Das Aufräumen ist derzeit groß in Mode. Und wenn es gar nicht gelingen will, kann ich mir sogar eine Aufräumexpertin nach Hause bestellen.
Habe ich gar nicht nötig, denke ich, und mache mich ans Werk. Ich wühle mich durch Schränke und Schubladen, stopfe alles, was mir überflüssig vorkommt, in große schwarze Tüten. Ich räume auf. Ich schaffe Ordnung. Am Abend stehen mehrere dieser Tüten im Flur, bereit für den Abtransport.
Von den nach Hause Kommenden werden sie entsetzt durchwühlt. „Das ist doch noch gut“. Nach und nach wird ins Haus zurückgetragen, was ich so unbarmherzig aussortiert habe.
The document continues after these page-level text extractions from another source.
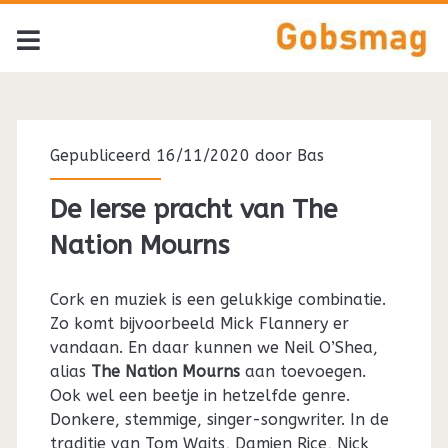
Tag:
<span>Nick
Gepubliceerd 16/11/2020 door
Bas
Drake</span>
De Ierse pracht van The
Nation Mourns
Cork en muziek is een gelukkige combinatie.
Zo komt bijvoorbeeld Mick Flannery er
vandaan. En daar kunnen we Neil O’Shea,
alias
The Nation Mourns
aan toevoegen.
Ook wel een beetje in hetzelfde genre.
Donkere, stemmige, singer-songwriter. In de
traditie van Tom Waits, Damien Rice, Nick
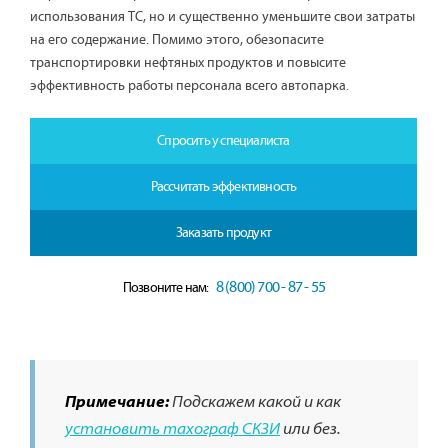
использования ТС, но и существенно уменьшите свои затраты
на его содержание. Помимо этого, обезопасите
транспортировки нефтяных продуктов и повысите
эффективность работы персонала всего автопарка.
Спросить у специалиста
Рассчитать эффективность
Заказать продукт
8 (800) 700 - 87 - 55
Позвоните нам:
Примечание:
Подскажем какой и как
установить тахограф СКЗИ
или без.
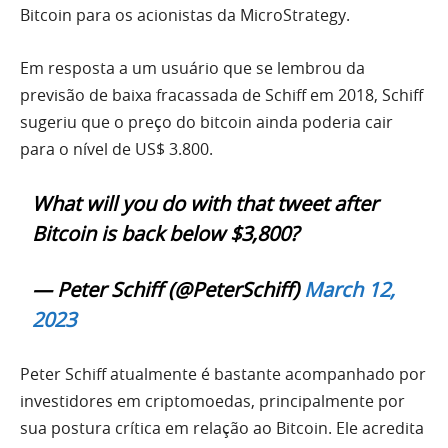
Bitcoin para os acionistas da MicroStrategy.
Em resposta a um usuário que se lembrou da
previsão de baixa fracassada de Schiff em 2018, Schiff
sugeriu que o preço do bitcoin ainda poderia cair
para o nível de US$ 3.800.
What will you do with that tweet after
Bitcoin is back below $3,800?
— Peter Schiff (@PeterSchiff)
March 12,
2023
Peter Schiff atualmente é bastante acompanhado por
investidores em criptomoedas, principalmente por
sua postura crítica em relação ao Bitcoin. Ele acredita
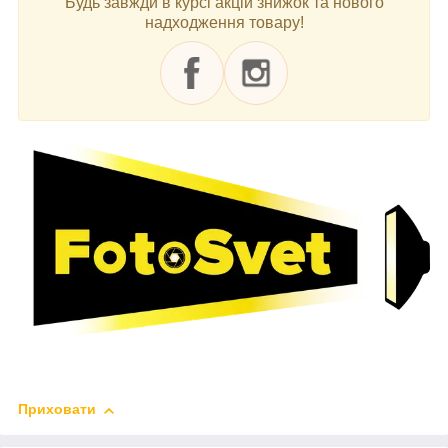
Будь завжди в курсі акцій знижок та нового
надходження товару!
Приховати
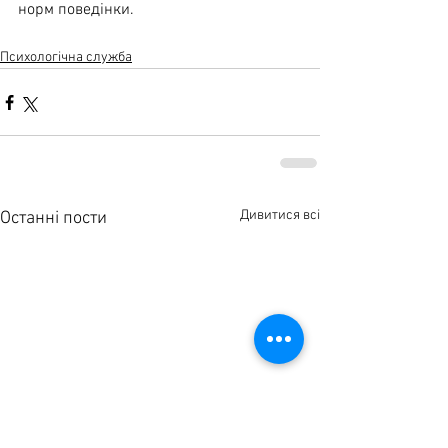
норм поведінки.
Психологічна служба
Дивитися всі
Останні пости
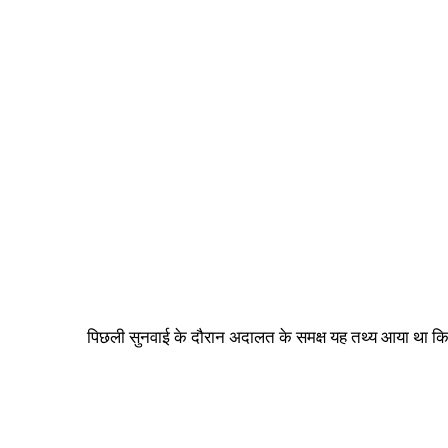
पिछली सुनवाई के दौरान अदालत के समक्ष यह तथ्य आया था कि नि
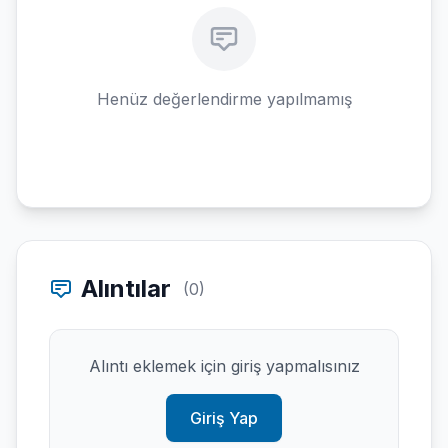
Henüz değerlendirme yapılmamış
Alıntılar
(0)
Alıntı eklemek için giriş yapmalısınız
Giriş Yap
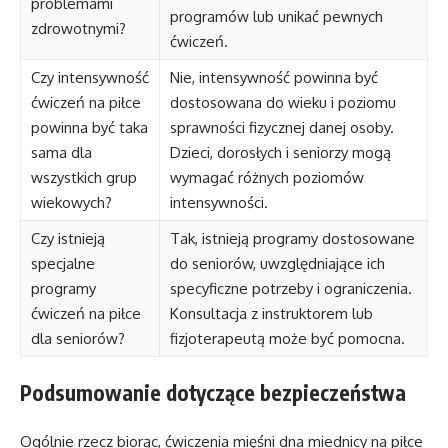
problemami
programów lub unikać pewnych
zdrowotnymi?
ćwiczeń.
Czy intensywność
Nie, intensywność powinna być
ćwiczeń na piłce
dostosowana do wieku i poziomu
powinna być taka
sprawności fizycznej danej osoby.
sama dla
Dzieci, dorosłych i seniorzy mogą
wszystkich grup
wymagać różnych poziomów
wiekowych?
intensywności.
Czy istnieją
Tak, istnieją programy dostosowane
specjalne
do seniorów, uwzględniające ich
programy
specyficzne potrzeby i ograniczenia.
ćwiczeń na piłce
Konsultacja z instruktorem lub
dla seniorów?
fizjoterapeutą może być pomocna.
Podsumowanie dotyczące bezpieczeństwa
Ogólnie rzecz biorąc, ćwiczenia mięśni dna miednicy na piłce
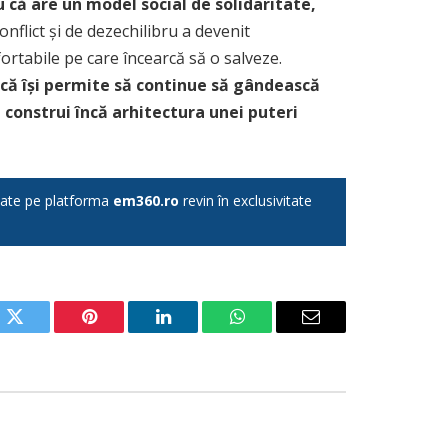
 că are un model social de solidaritate,
 conflict și de dezechilibru a devenit
fortabile pe care încearcă să o salveze.
că își permite să continue să gândească
 construi încă arhitectura unei puteri
licate pe platforma
em360.ro
revin în exclusivitate
ok
Twitter
Pinterest
LinkedIn
WhatsApp
Email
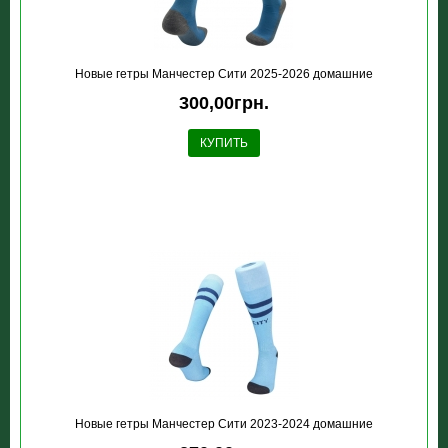
Новые гетры Манчестер Сити 2025-2026 домашние
300,00грн.
КУПИТЬ
Новые гетры Манчестер Сити 2023-2024 домашние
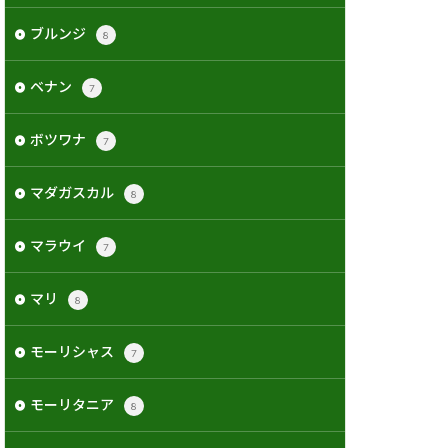
ブルンジ
8
ベナン
7
ボツワナ
7
マダガスカル
8
マラウイ
7
マリ
8
モーリシャス
7
モーリタニア
8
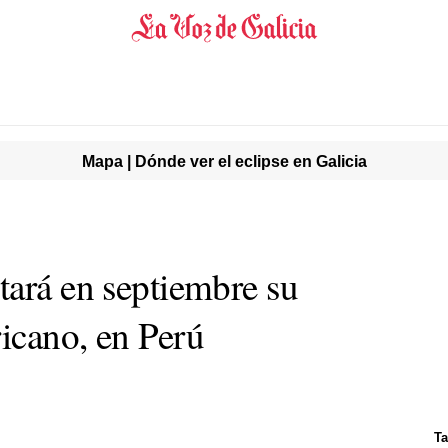
Mapa | Dónde ver el eclipse en Galicia
tará en septiembre su
icano, en Perú
Ta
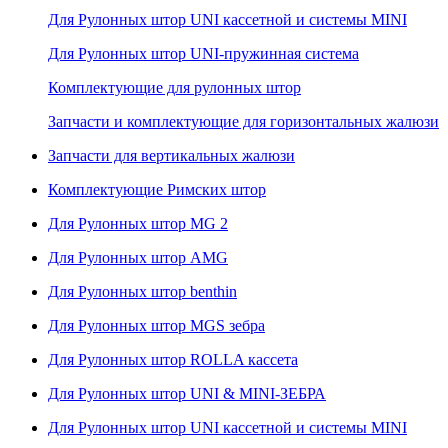
Для Рулонных штор UNI кассетной и системы MINI
Для Рулонных штор UNI-пружинная система
Комплектующие для рулонных штор
Запчасти и комплектующие для горизонтальных жалюзи
Запчасти для вертикальных жалюзи
Комплектующие Римских штор
Для Рулонных штор MG 2
Для Рулонных штор AMG
Для Рулонных штор benthin
Для Рулонных штор MGS зебра
Для Рулонных штор ROLLA кассета
Для Рулонных штор UNI & MINI-ЗЕБРА
Для Рулонных штор UNI кассетной и системы MINI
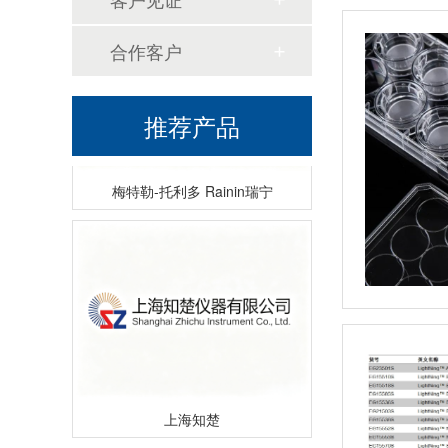
合作客户
推荐产品
梅特勒-托利多 Rainin瑞宁
上海知楚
Gott spricht: „Siehe, ich mache alles neu“. Wird Gott jetzt mit einem schwarzen Müllsack durch mein Leben toben? Und bin ich es dann, die ruft: „Das ist doch noch gut“?
Gott aber spricht diese Worte nicht zu Menschen, die es gerne etwas ordentlicher hätten. Er spricht zu Menschen, die leiden, zu Menschen, die es nicht mehr aushalten.
Und die beginnen dann zu träumen von einer anderen Welt, von einer Welt ohne Leid und Schmerz.
Und sie finden dabei die schönsten Bilder von Gott, die man sich nur vorstellen kann. Gott wird wie eine Mutter trösten. Er wird die Tränen abwischen. Er wird alles neu machen.